5 Myths About the Vice Presidency
It's that time again: As the presidential primaries draw to a close, the airwaves are filled with chatter about running mates. Pundits love the veepstakes: It lets them indulge their taste for horse-race commentary, encourages them to show off their knowledge of obscure political trivia (did you know that Florida Sen. Mel Martinez is ineligible because he was born in Cuba?) and helps them dash off columns without so much as picking up a telephone. But the veepstakes also, inevitably, drives the media to circulate a host of irresistible tidbits -- marred only by the regrettable fact that they have almost no basis in reality. Herewith a few.
1. A vice presidential candidate should win his or her home state for the party.
It probably hasn't made much difference to the outcome since 1960, when Lyndon B. Johnson helped put Texas in John F. Kennedy's column. Nevertheless, when pundits review their short- lists, the first question they usually ask is whether the prospective veep comes from a winnable swing state. Long ago, when state parties had tightly run political machines, that logic made some sense, and even into the postwar era it governed many candidates' thinking. But not so much today. Edmund Muskie might have helped the Democrats win Maine in 1968 (en route, it should be noted, to losing to Richard M. Nixon), and Walter F. Mondale's presence at Jimmy Carter's side probably enabled them to hang onto Minnesota when Hurricane Reagan swept away 44 states in 1980. More often, though, the No. 2 either fails to carry his or her home state or simply isn't chosen with such hopes in mind in the first place. Of this year's Democratic contenders, only Ohio Gov. Ted Strickland promises to nab a battleground state for Sen. Barack Obama. On the Republican side, not even Tim Pawlenty, Minnesota's moderate but little-known governor, seems likely to shore up that swing state for the GOP.

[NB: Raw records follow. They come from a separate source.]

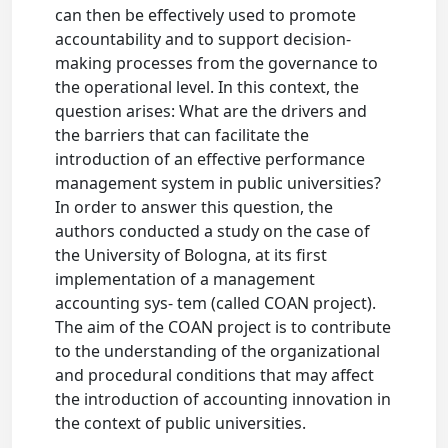
can then be effectively used to promote
accountability and to support decision-
making processes from the governance to
the operational level. In this context, the
question arises: What are the drivers and
the barriers that can facilitate the
introduction of an effective performance
management system in public universities?
In order to answer this question, the
authors conducted a study on the case of
the University of Bologna, at its first
implementation of a management
accounting sys- tem (called COAN project).
The aim of the COAN project is to contribute
to the understanding of the organizational
and procedural conditions that may affect
the introduction of accounting innovation in
the context of public universities.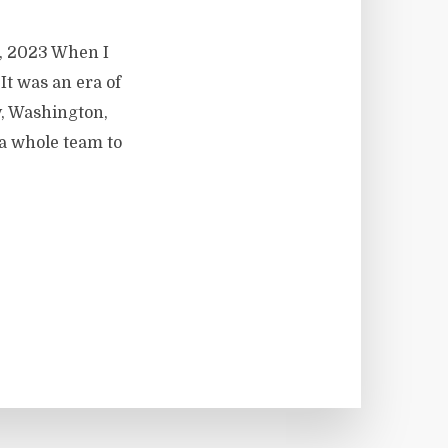
9, 2023 When I
 It was an era of
y, Washington,
a whole team to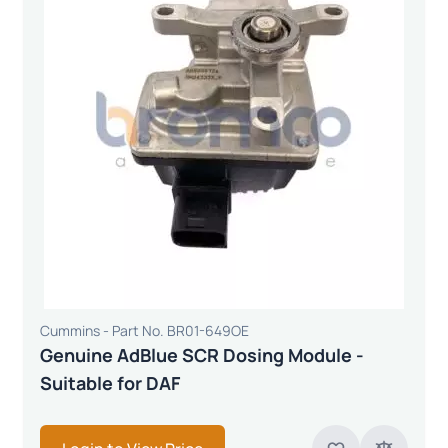
Cummins - Part No. BR01-649OE
Genuine AdBlue SCR Dosing Module -
Suitable for DAF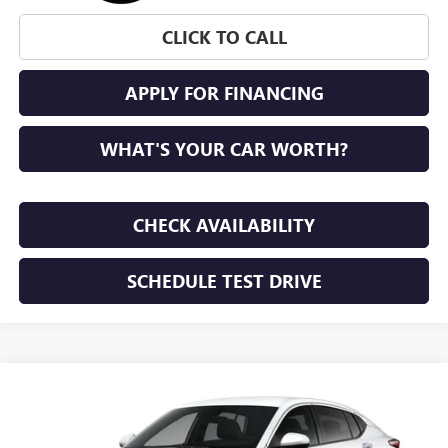
CLICK TO CALL
APPLY FOR FINANCING
WHAT'S YOUR CAR WORTH?
CHECK AVAILABILITY
SCHEDULE TEST DRIVE
WINDOW STICKER
Compare Vehicle
NEW
2026
BUICK ENVISTA
PREFERRED
BUY
FINANCE
LEASE
VIN:
KL47LAEP7TB293142
Stock:
TB293142
Model:
4TQ58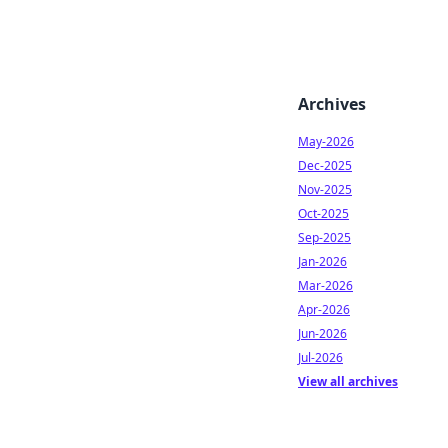
Archives
May-2026
Dec-2025
Nov-2025
Oct-2025
Sep-2025
Jan-2026
Mar-2026
Apr-2026
Jun-2026
Jul-2026
View all archives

2. Ideological and regional balance are vital to a ticket.
This assumption, too, was once valid but no longer holds. In the 19th century, the heyday of political machines, voters felt a strong allegiance to one party or the other, and a race's outcome was determined by how well the party operatives turned out their vote. Because these same operatives picked the nominees -- primaries didn't play a decisive role in nominations until 1972 -- conventions typically featured nasty dustups between a party's ideological wings or regional blocs. Ticket-balancing arose as a way to preserve peace at convention time. So the bosses would pair a Northeasterner with a Midwesterner -- and indeed, between 1864 and 1920, two-thirds of all national candidates came from New York, Indiana or Ohio.

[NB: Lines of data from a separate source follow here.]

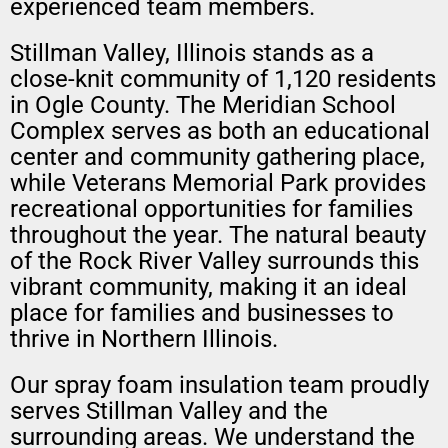
experienced team members.
Stillman Valley, Illinois stands as a
close-knit community of 1,120 residents
in Ogle County. The Meridian School
Complex serves as both an educational
center and community gathering place,
while Veterans Memorial Park provides
recreational opportunities for families
throughout the year. The natural beauty
of the Rock River Valley surrounds this
vibrant community, making it an ideal
place for families and businesses to
thrive in Northern Illinois.
Our spray foam insulation team proudly
serves Stillman Valley and the
surrounding areas. We understand the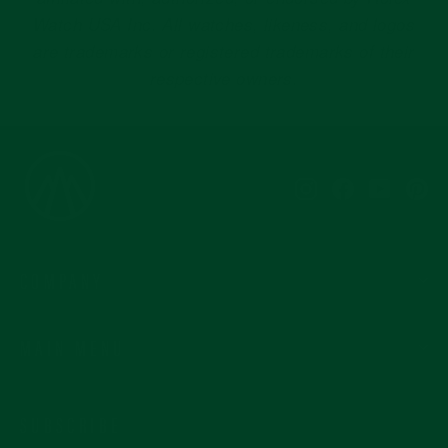
Instagram
Facebook
YouTub
Pi
COMPANY
MAIN MENU
SUBSCRIBE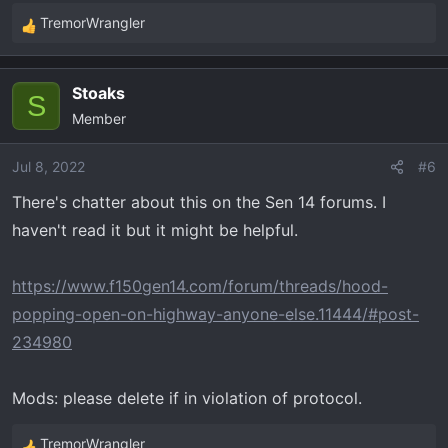
TremorWrangler
R
e
a
Stoaks
c
S
Member
t
i
o
Jul 8, 2022
#6
n
There's chatter about this on the Sen 14 forums. I
s
haven't read it but it might be helpful.
:
https://www.f150gen14.com/forum/threads/hood-
popping-open-on-highway-anyone-else.11444/#post-
234980
Mods: please delete if in violation of protocol.
TremorWrangler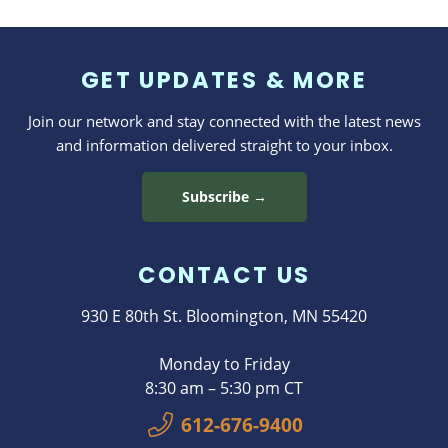
Program
GET UPDATES & MORE
Join our network and stay connected with the latest news
and information delivered straight to your inbox.
Subscribe →
CONTACT US
930 E 80th St. Bloomington, MN 55420
Monday to Friday
8:30 am – 5:30 pm CT
612-676-9400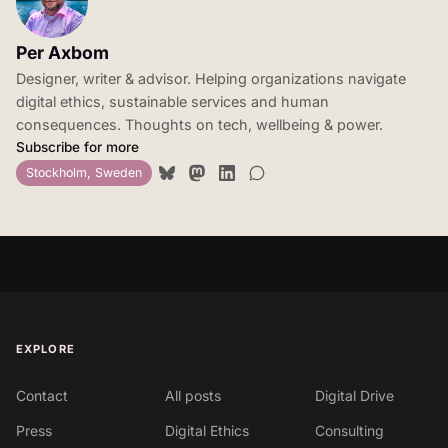
Per Axbom
Designer, writer & advisor. Helping organizations navigate
digital ethics, sustainable services and human
consequences. Thoughts on tech, wellbeing & power.
Subscribe for more
Stockholm, Sweden
EXPLORE
Contact
All posts
Digital Drive
Press
Digital Ethics
Consulting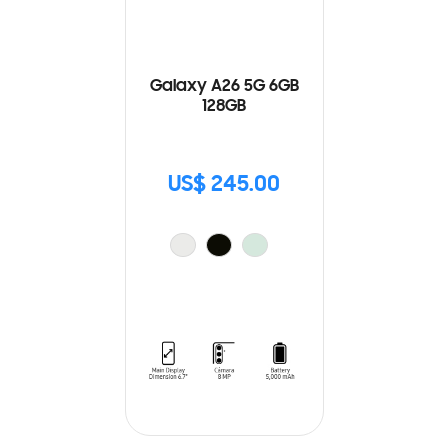
Galaxy A26 5G 6GB
128GB
US$ 245.00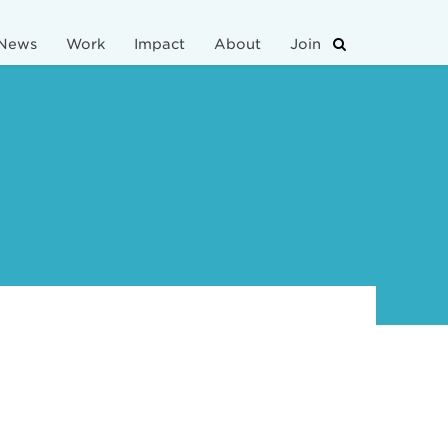
News
Work
Impact
About
Join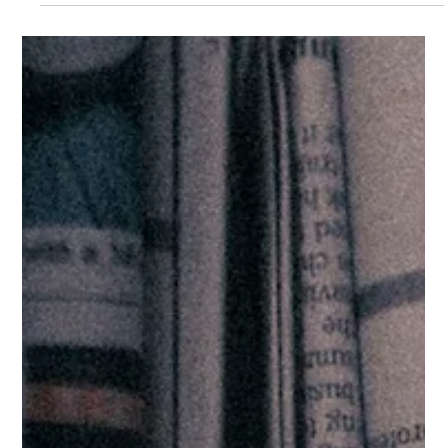
ICYMI: Joint Committee on Human
Rights Report on Accountability for
Daesh Crimes
In May 2025, the Joint Committee on Human Rights published
its report looking into the UK responses to the Daesh crimes,
including...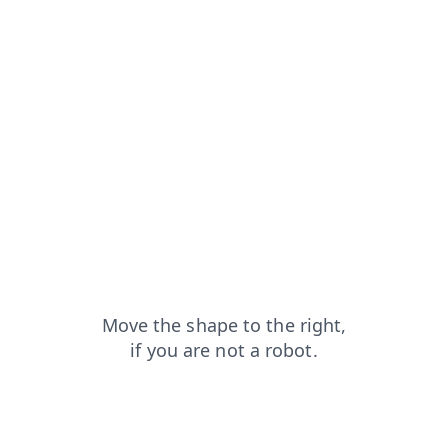
news?from=capt
products?from=capt
login?from=capt
faq?from=capt
contacts?from=capt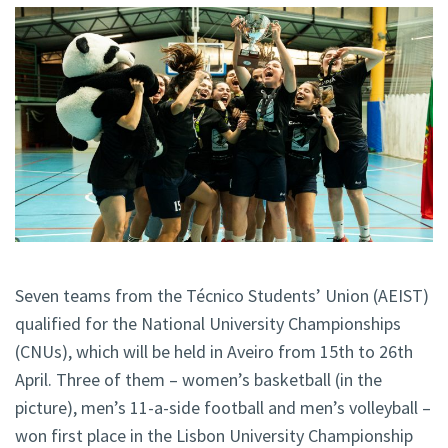
Seven teams from the Técnico Students’ Union (AEIST)
qualified for the National University Championships
(CNUs), which will be held in Aveiro from 15th to 26th
April. Three of them – women’s basketball (in the
picture), men’s 11-a-side football and men’s volleyball –
won first place in the Lisbon University Championship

But the once-powerful logic of balance has eroded as the parties have become more ideologically uniform: The Republicans are no longer fiercely divided between the Eastern Wall Street Establishment and the Midwestern Main Street wing, and the Democrats no longer have a sizable Southern conservative bloc deeply hostile to their Northern liberal base.
Moreover, voters today choose their candidates on the basis of image more than of party. And so although balancing efforts still sometimes occur -- Ronald Reagan's selection of George H.W. Bush in 1980, Michael Dukakis's choice of Lloyd Bentsen in 1988 -- nominees will more often use their moments in the spotlight to send signals about their own candidacies. They might wish to augment their own profiles, as Bill Clinton did in 1992 by choosing Al Gore -- another young Southern moderate -- or to seek a bounce from a bold, exciting pick, as Mondale did by tapping Geraldine Ferraro in 1984.
To the extent that ticket-balancing survives, it's in the form of signaling neglected constituent groups that they're not taken for granted. This year, Obama lacks strong support from enough key Democratic voting blocs -- Hispanics, Jews, women, gays, seniors and the white working class -- that he should be sensitive to their concerns in choosing a veep. John McCain, on the other hand, would do well to bolster his own reputation as a maverick by choosing someone like Colin Powell or Mike Huckabee.
3. Reaching across the aisle to form a bipartisan ticket would be smart politics.
Well, maybe, but it's not going to happen. Every four years, we hear titillating talk that one of the nominees will make a paradigm-shifting move by choosing an understudy from the opposite party. Favorite names served up this year are Sen. Joe Lieberman (who rumor has it used to be a Democrat) as a potential McCain lieutenant and Republican Sen. Chuck Hagel or New York Mayor Michael Bloomberg as possible Obama backstops. This isn't totally unthinkable; in 2004, John F. Kerry seriously considered putting McCain on his ticket. But the chances of that pairing's coming to fruition were always exceedingly slim, as are the prospects for this year's cross-party dream teams.
The reason is that, as weak as parties have become, the choice of a president and a vice president still defines a party. To turn to the rival institution in this basic act of self-definition would be an abdication -- a concession that the party is nothing but a vehicle for the ambitions of individual politicians, not a coherent body with a purpose.
Incidentally, the last president to choose a vice president from the opposite party was Abraham Lincoln, who selected Andrew Johnson in 1864 -- a pairing that didn't work out very well. (Lincoln was assassinated, Johnson impeached.)